Simultanément, les États-Unis sont en passe de battre des records fiscaux. La dette nationale devrait atteindre 120 % du PIB d'ici 2030, dépassant le record précédent de 106 % établi après la Seconde Guerre mondiale. Les États-Unis ont actuellement un déficit budgétaire fédéral de 1,9 billion de dollars et une dette nationale équivalant à 101 % du PIB, selon un rapport du Congressional Budget Office (CBO). Les gardiens du fisc préviennent que de tels niveaux d'endettement pourraient être une "blessure auto-infligée", car les États-Unis abdiquent leur responsabilité envers leurs citoyens, la croissance économique durable et la sécurité nationale (Fortune).
Dans le secteur de l'énergie, les grandes compagnies pétrolières augmentent l'exploration mondiale en dehors des Amériques. Chevron a annoncé son retour en Libye le 11 février, après une absence de 15 ans. Cette décision intervient alors que l'essor du pétrole de schiste américain arrive à maturité, incitant les grands producteurs à investir dans des efforts mondiaux coûteux (Fortune).
Les marchés financiers connaissent également des changements. Le prix de l'or et les taux d'intérêt réels, historiquement inversement corrélés, sont devenus imprévisibles.

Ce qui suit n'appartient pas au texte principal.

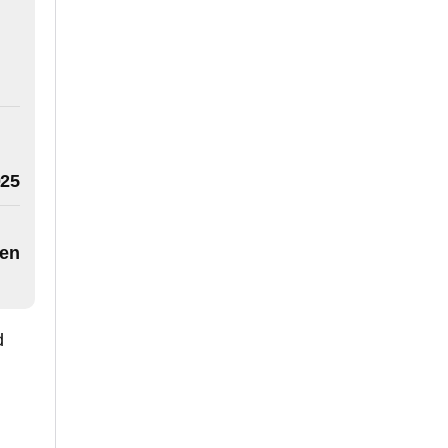
025
 en
d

Torsten Slok, économiste en chef d'Apollo, a observé que la forte corrélation entre l'or et les taux réels s'est rompue lorsque la Fed a commencé à relever les taux d'intérêt en 2022. L'or a traditionnellement servi d'actif refuge, mais son comportement est désormais moins prévisible (Fortune).
Dans d'autres nouvelles, des chercheurs développent des modèles pour prédire l'énantiosélectivité des réactions chimiques. Ces modèles visent à relever les défis de la catalyse asymétrique, où les données limitées et les transformations mécanistiques complexes peuvent entraver les prédictions précises (Nature News).